> [Problem to work on]:
Where an image appears, leave it out; otherwise repeat the data exactly.

Document structure recognition data:

****************

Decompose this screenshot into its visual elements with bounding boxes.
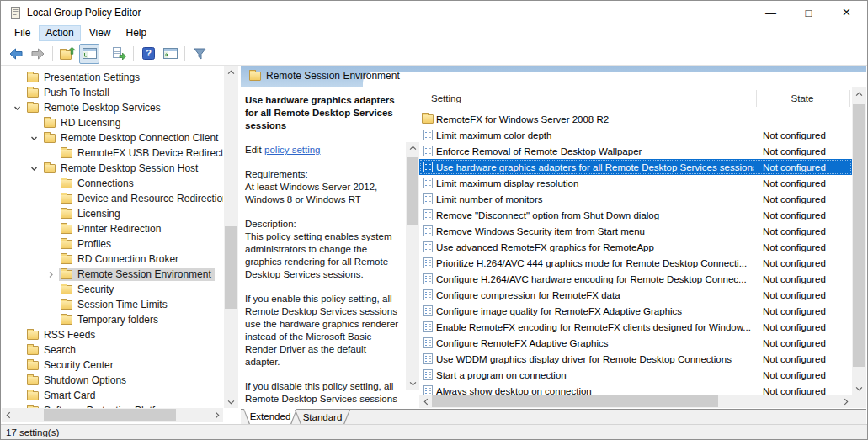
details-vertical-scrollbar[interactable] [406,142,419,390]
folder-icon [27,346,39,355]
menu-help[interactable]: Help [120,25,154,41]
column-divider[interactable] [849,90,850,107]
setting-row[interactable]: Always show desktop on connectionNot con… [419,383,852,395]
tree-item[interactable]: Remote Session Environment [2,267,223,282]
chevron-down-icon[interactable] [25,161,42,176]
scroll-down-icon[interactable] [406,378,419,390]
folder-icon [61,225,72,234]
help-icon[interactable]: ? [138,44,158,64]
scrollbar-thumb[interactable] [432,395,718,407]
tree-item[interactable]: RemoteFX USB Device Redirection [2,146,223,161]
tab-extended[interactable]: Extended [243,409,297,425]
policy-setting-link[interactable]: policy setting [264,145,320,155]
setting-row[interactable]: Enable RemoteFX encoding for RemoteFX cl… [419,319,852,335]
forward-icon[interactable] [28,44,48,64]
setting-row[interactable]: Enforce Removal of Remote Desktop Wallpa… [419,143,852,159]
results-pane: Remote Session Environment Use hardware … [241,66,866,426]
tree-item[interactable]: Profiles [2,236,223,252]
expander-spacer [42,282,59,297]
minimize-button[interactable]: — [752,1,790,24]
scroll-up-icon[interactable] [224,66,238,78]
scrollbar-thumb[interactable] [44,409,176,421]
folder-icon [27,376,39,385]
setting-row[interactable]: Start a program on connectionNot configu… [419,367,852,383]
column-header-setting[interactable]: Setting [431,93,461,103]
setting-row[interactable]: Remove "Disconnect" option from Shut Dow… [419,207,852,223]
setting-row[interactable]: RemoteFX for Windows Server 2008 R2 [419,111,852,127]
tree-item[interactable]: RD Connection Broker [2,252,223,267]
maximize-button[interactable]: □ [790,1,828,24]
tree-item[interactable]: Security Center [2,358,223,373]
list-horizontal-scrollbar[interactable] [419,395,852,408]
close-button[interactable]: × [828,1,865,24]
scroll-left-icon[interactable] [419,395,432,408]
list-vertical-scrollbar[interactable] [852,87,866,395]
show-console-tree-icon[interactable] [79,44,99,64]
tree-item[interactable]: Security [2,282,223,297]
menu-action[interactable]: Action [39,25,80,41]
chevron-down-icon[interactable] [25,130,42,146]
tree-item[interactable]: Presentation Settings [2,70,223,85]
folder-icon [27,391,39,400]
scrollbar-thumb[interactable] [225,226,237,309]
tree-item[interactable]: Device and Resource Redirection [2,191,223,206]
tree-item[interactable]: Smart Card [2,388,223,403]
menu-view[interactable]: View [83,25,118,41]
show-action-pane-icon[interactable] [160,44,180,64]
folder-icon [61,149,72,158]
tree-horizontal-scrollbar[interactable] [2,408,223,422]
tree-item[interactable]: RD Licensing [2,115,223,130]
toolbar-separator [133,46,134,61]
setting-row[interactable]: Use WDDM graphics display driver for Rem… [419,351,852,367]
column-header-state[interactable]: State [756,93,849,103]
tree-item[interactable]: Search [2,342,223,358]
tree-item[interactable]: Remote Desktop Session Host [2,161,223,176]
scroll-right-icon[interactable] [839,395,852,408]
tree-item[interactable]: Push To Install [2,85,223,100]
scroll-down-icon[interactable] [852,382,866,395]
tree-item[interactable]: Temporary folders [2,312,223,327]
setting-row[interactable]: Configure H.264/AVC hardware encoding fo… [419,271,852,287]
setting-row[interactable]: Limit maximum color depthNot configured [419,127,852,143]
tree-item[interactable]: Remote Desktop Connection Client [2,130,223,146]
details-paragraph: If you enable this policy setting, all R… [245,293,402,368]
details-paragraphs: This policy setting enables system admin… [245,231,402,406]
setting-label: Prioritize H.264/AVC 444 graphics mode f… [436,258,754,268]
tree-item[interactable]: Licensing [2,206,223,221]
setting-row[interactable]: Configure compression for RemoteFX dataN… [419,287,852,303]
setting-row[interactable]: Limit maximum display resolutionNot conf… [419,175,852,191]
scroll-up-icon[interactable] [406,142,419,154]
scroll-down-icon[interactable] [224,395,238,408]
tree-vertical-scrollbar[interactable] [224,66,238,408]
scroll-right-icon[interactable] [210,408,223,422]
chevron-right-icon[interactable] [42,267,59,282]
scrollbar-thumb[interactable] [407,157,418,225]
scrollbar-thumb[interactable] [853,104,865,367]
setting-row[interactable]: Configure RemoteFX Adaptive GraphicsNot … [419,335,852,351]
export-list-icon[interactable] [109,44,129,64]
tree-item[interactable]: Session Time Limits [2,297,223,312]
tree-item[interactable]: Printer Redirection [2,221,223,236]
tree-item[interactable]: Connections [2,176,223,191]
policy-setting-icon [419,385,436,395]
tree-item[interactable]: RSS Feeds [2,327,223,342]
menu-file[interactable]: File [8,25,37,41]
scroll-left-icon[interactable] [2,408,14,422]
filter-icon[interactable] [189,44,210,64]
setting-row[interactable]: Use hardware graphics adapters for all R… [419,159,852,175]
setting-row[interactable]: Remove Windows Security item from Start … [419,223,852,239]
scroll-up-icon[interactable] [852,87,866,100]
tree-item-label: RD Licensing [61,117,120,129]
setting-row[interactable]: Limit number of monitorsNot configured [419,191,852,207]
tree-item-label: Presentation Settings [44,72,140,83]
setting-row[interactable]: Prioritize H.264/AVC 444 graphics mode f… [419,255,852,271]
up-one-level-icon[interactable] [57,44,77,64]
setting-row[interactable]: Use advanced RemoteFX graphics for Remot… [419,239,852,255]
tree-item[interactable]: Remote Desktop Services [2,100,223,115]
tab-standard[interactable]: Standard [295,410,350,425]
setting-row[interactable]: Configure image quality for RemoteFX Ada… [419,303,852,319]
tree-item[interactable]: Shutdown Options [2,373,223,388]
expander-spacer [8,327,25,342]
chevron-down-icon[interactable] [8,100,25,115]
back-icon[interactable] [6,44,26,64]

****************

> [Output of the task]:
Decompose this screenshot into its visual elements with bounding boxes.
details-vertical-scrollbar[interactable] [406,142,419,390]
folder-icon [27,346,39,355]
menu-help[interactable]: Help [120,25,154,41]
column-divider[interactable] [849,90,850,107]
setting-row[interactable]: Always show desktop on connectionNot con… [419,383,852,395]
tree-item[interactable]: Remote Session Environment [2,267,223,282]
chevron-down-icon[interactable] [25,161,42,176]
scroll-down-icon[interactable] [406,378,419,390]
folder-icon [61,225,72,234]
help-icon[interactable]: ? [138,44,158,64]
scrollbar-thumb[interactable] [432,395,718,407]
tree-item[interactable]: RemoteFX USB Device Redirection [2,146,223,161]
tab-extended[interactable]: Extended [243,409,297,425]
policy-setting-link[interactable]: policy setting [264,145,320,155]
setting-row[interactable]: Enable RemoteFX encoding for RemoteFX cl… [419,319,852,335]
forward-icon[interactable] [28,44,48,64]
setting-row[interactable]: Enforce Removal of Remote Desktop Wallpa… [419,143,852,159]
results-pane: Remote Session Environment Use hardware … [241,66,866,426]
tree-item[interactable]: Profiles [2,236,223,252]
expander-spacer [42,282,59,297]
minimize-button[interactable]: — [752,1,790,24]
scroll-up-icon[interactable] [224,66,238,78]
scrollbar-thumb[interactable] [44,409,176,421]
folder-icon [27,376,39,385]
setting-row[interactable]: Start a program on connectionNot configu… [419,367,852,383]
column-header-setting[interactable]: Setting [431,93,461,103]
setting-row[interactable]: Remove "Disconnect" option from Shut Dow… [419,207,852,223]
setting-row[interactable]: RemoteFX for Windows Server 2008 R2 [419,111,852,127]
tree-item[interactable]: RD Connection Broker [2,252,223,267]
maximize-button[interactable]: □ [790,1,828,24]
tree-item[interactable]: Security Center [2,358,223,373]
list-horizontal-scrollbar[interactable] [419,395,852,408]
close-button[interactable]: × [828,1,865,24]
scroll-left-icon[interactable] [419,395,432,408]
list-vertical-scrollbar[interactable] [852,87,866,395]
show-console-tree-icon[interactable] [79,44,99,64]
tree-item[interactable]: Security [2,282,223,297]
menu-action[interactable]: Action [39,25,80,41]
chevron-down-icon[interactable] [25,130,42,146]
tree-item[interactable]: Presentation Settings [2,70,223,85]
folder-icon [27,391,39,400]
scrollbar-thumb[interactable] [225,226,237,309]
tree-item[interactable]: Device and Resource Redirection [2,191,223,206]
tree-item[interactable]: Smart Card [2,388,223,403]
menu-view[interactable]: View [83,25,118,41]
show-action-pane-icon[interactable] [160,44,180,64]
folder-icon [61,149,72,158]
tree-horizontal-scrollbar[interactable] [2,408,223,422]
tree-item[interactable]: RD Licensing [2,115,223,130]
toolbar-separator [133,46,134,61]
setting-row[interactable]: Use WDDM graphics display driver for Rem… [419,351,852,367]
column-header-state[interactable]: State [756,93,849,103]
tree-item[interactable]: Search [2,342,223,358]
tree-item[interactable]: Remote Desktop Session Host [2,161,223,176]
scroll-right-icon[interactable] [839,395,852,408]
tree-item[interactable]: Push To Install [2,85,223,100]
scroll-down-icon[interactable] [852,382,866,395]
tree-item[interactable]: Temporary folders [2,312,223,327]
setting-row[interactable]: Configure H.264/AVC hardware encoding fo… [419,271,852,287]
setting-row[interactable]: Limit maximum color depthNot configured [419,127,852,143]
tree-item[interactable]: Remote Desktop Connection Client [2,130,223,146]
details-paragraph: If you enable this policy setting, all R… [245,293,402,368]
details-paragraphs: This policy setting enables system admin… [245,231,402,406]
setting-label: Prioritize H.264/AVC 444 graphics mode f… [436,258,754,268]
tree-item[interactable]: Licensing [2,206,223,221]
setting-row[interactable]: Configure compression for RemoteFX dataN… [419,287,852,303]
setting-row[interactable]: Limit maximum display resolutionNot conf… [419,175,852,191]
scroll-up-icon[interactable] [406,142,419,154]
scroll-down-icon[interactable] [224,395,238,408]
tree-vertical-scrollbar[interactable] [224,66,238,408]
scroll-right-icon[interactable] [210,408,223,422]
chevron-right-icon[interactable] [42,267,59,282]
scrollbar-thumb[interactable] [407,157,418,225]
scrollbar-thumb[interactable] [853,104,865,367]
setting-row[interactable]: Configure RemoteFX Adaptive GraphicsNot … [419,335,852,351]
export-list-icon[interactable] [109,44,129,64]
tree-item[interactable]: Session Time Limits [2,297,223,312]
tree-item[interactable]: Printer Redirection [2,221,223,236]
tree-item[interactable]: Connections [2,176,223,191]
policy-setting-icon [419,385,436,395]
tree-item[interactable]: RSS Feeds [2,327,223,342]
menu-file[interactable]: File [8,25,37,41]
scroll-left-icon[interactable] [2,408,14,422]
filter-icon[interactable] [189,44,210,64]
setting-row[interactable]: Use hardware graphics adapters for all R… [419,159,852,175]
setting-row[interactable]: Remove Windows Security item from Start … [419,223,852,239]
scroll-up-icon[interactable] [852,87,866,100]
tree-item-label: RD Licensing [61,117,120,129]
setting-row[interactable]: Limit number of monitorsNot configured [419,191,852,207]
tree-item-label: Presentation Settings [44,72,140,83]
setting-row[interactable]: Prioritize H.264/AVC 444 graphics mode f… [419,255,852,271]
up-one-level-icon[interactable] [57,44,77,64]
setting-row[interactable]: Use advanced RemoteFX graphics for Remot… [419,239,852,255]
tree-item[interactable]: Remote Desktop Services [2,100,223,115]
tab-standard[interactable]: Standard [295,410,350,425]
setting-row[interactable]: Configure image quality for RemoteFX Ada… [419,303,852,319]
tree-item[interactable]: Shutdown Options [2,373,223,388]
expander-spacer [8,327,25,342]
chevron-down-icon[interactable] [8,100,25,115]
back-icon[interactable] [6,44,26,64]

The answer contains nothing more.